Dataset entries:
::::

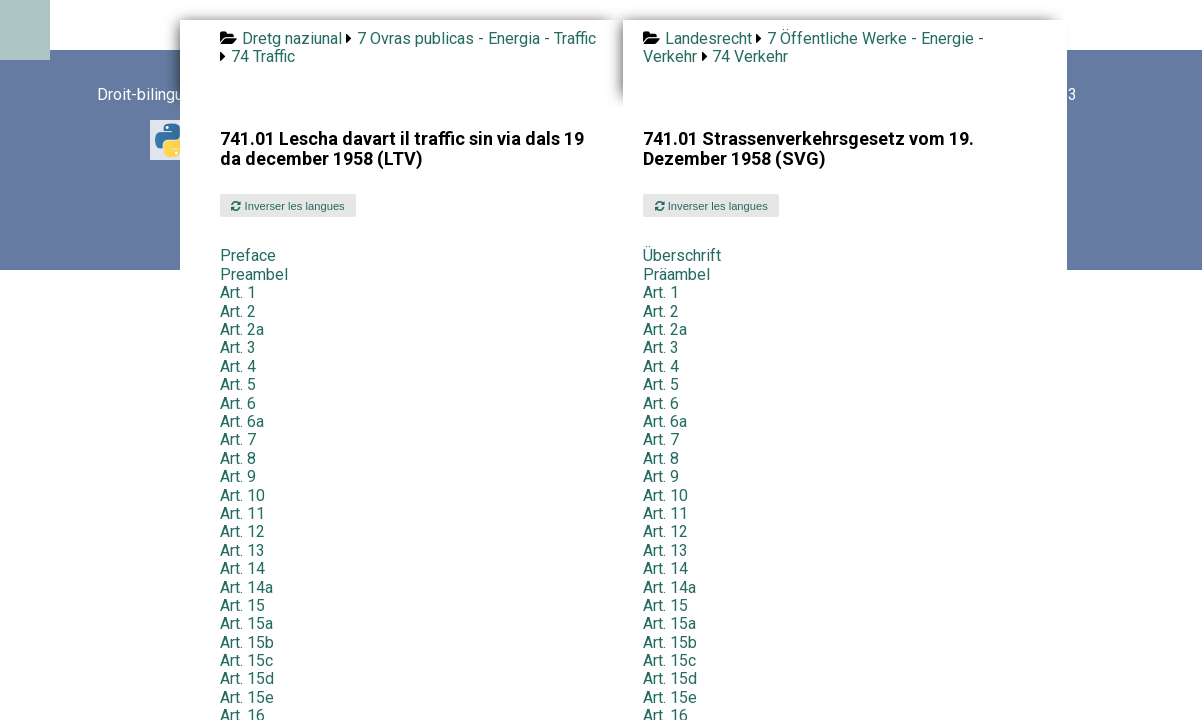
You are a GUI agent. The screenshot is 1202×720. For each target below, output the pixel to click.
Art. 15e (247, 697)
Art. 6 (238, 403)
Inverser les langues (287, 206)
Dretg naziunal (292, 38)
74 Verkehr (750, 56)
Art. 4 (238, 366)
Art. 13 (242, 550)
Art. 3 (238, 347)
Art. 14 (242, 568)
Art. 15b (247, 642)
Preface (248, 255)
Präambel (676, 274)
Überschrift (682, 255)
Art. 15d (247, 678)
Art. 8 (238, 458)
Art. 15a (246, 623)
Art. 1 (238, 292)
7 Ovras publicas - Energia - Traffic (476, 38)
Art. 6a (242, 421)
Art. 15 (242, 605)
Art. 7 (238, 439)
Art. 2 (238, 311)
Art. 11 (242, 513)
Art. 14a (246, 587)
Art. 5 (238, 384)
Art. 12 (242, 531)
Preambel (254, 274)
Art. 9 (238, 476)
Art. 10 (242, 495)
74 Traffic (263, 56)
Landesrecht (708, 38)
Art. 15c (246, 660)
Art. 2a (242, 329)
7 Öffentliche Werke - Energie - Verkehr (813, 47)
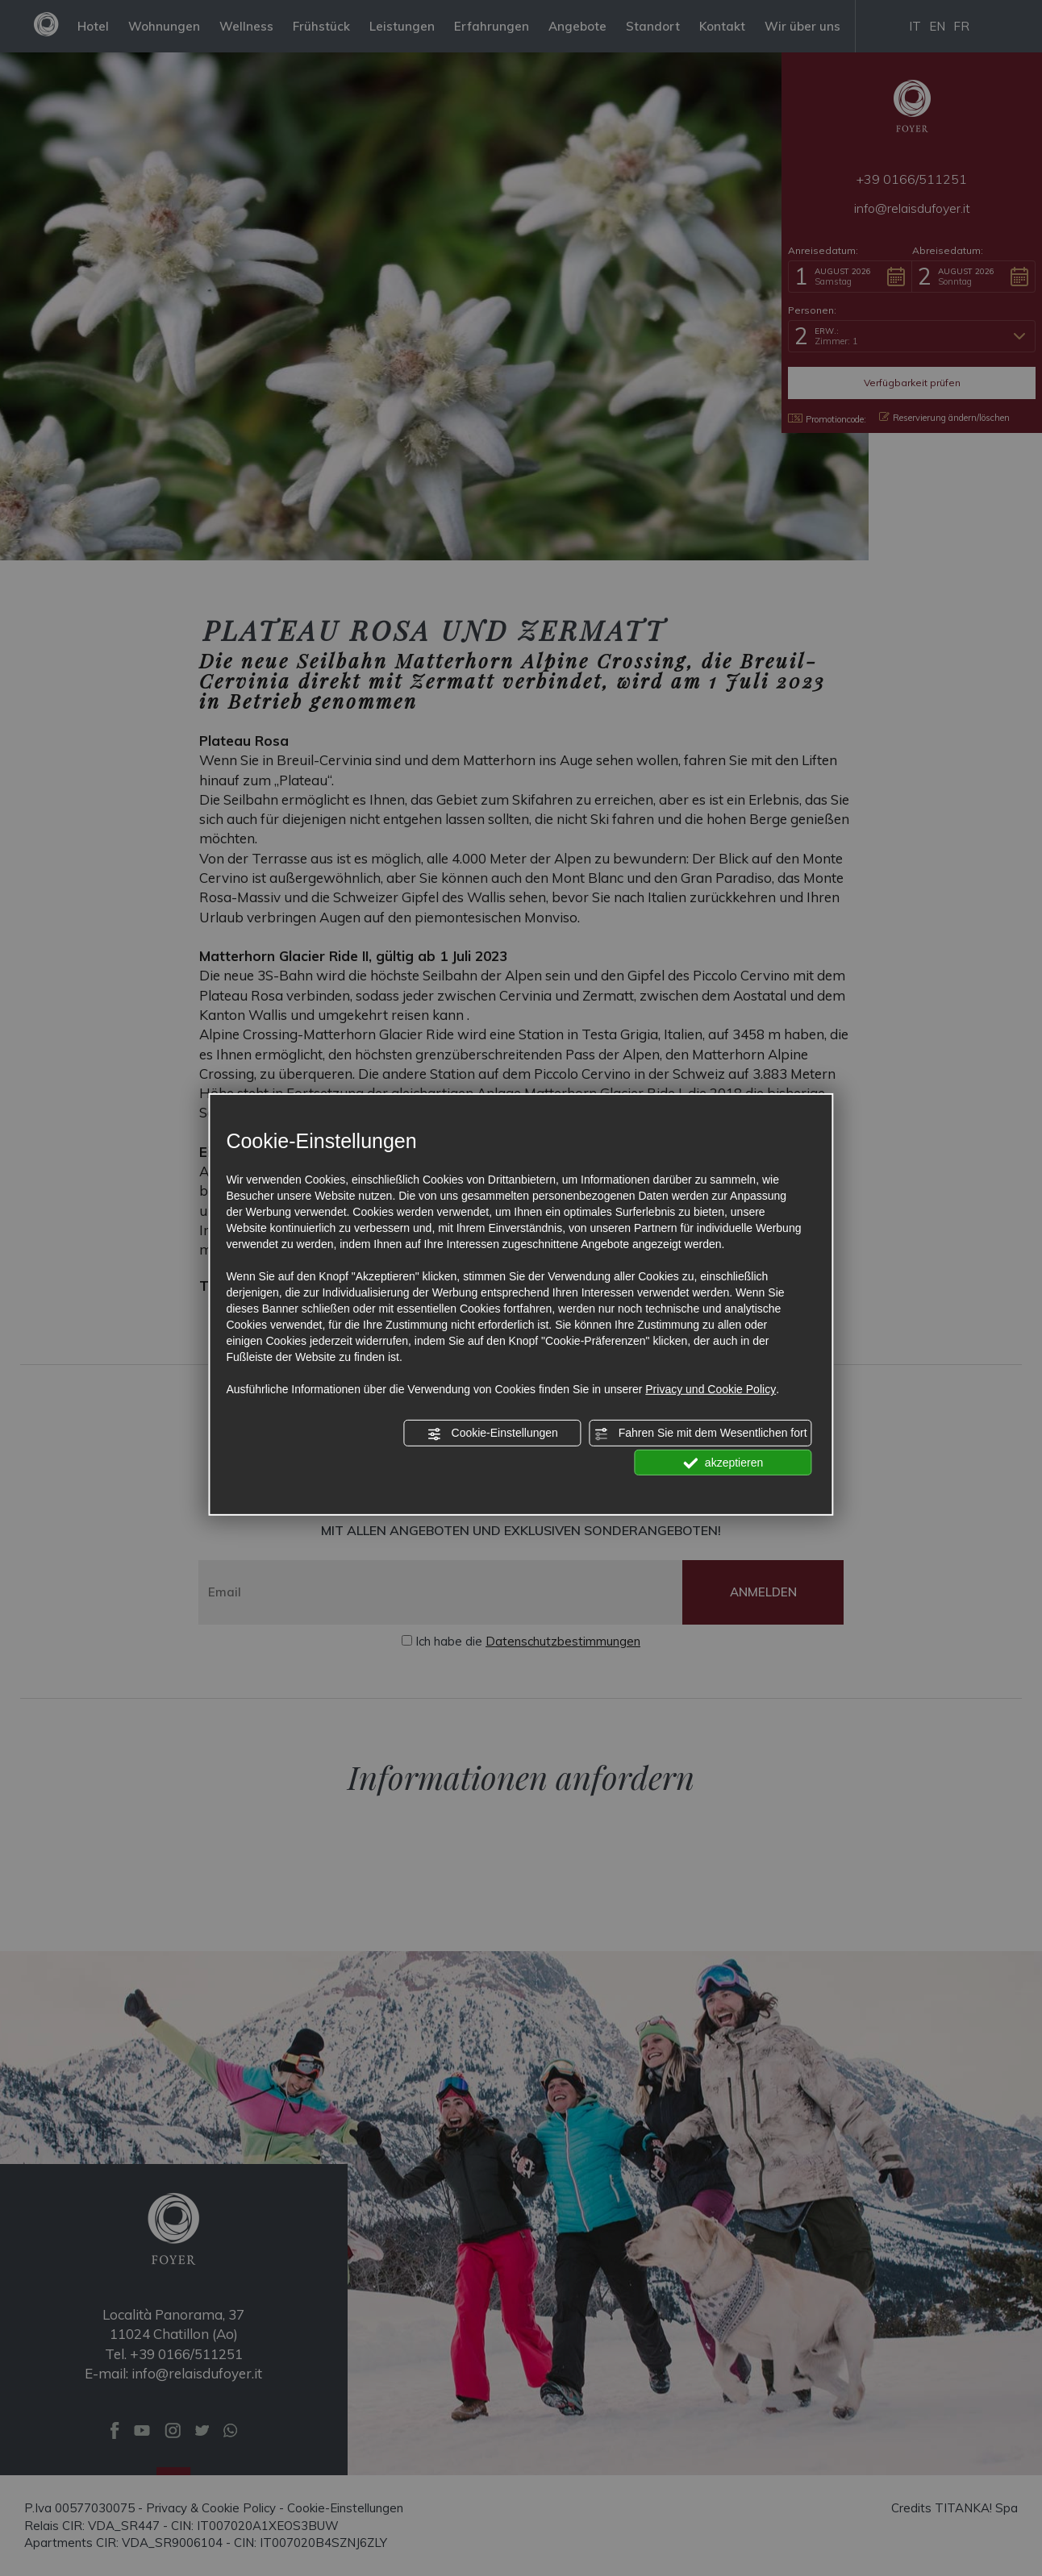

::::

## EXERCISE PROMPT
Repeat the lines exactly, starting with the line that contains "Art. 5 (238, 384)" and ending with the last line of the entries. Keep both of those lines but no pictures.

## YOUR RESPONSE
Art. 5 (238, 384)
Art. 12 (242, 531)
Preambel (254, 274)
Art. 9 (238, 476)
Art. 10 (242, 495)
74 Traffic (263, 56)
Landesrecht (708, 38)
Art. 15c (246, 660)
Art. 2a (242, 329)
7 Öffentliche Werke - Energie - Verkehr (813, 47)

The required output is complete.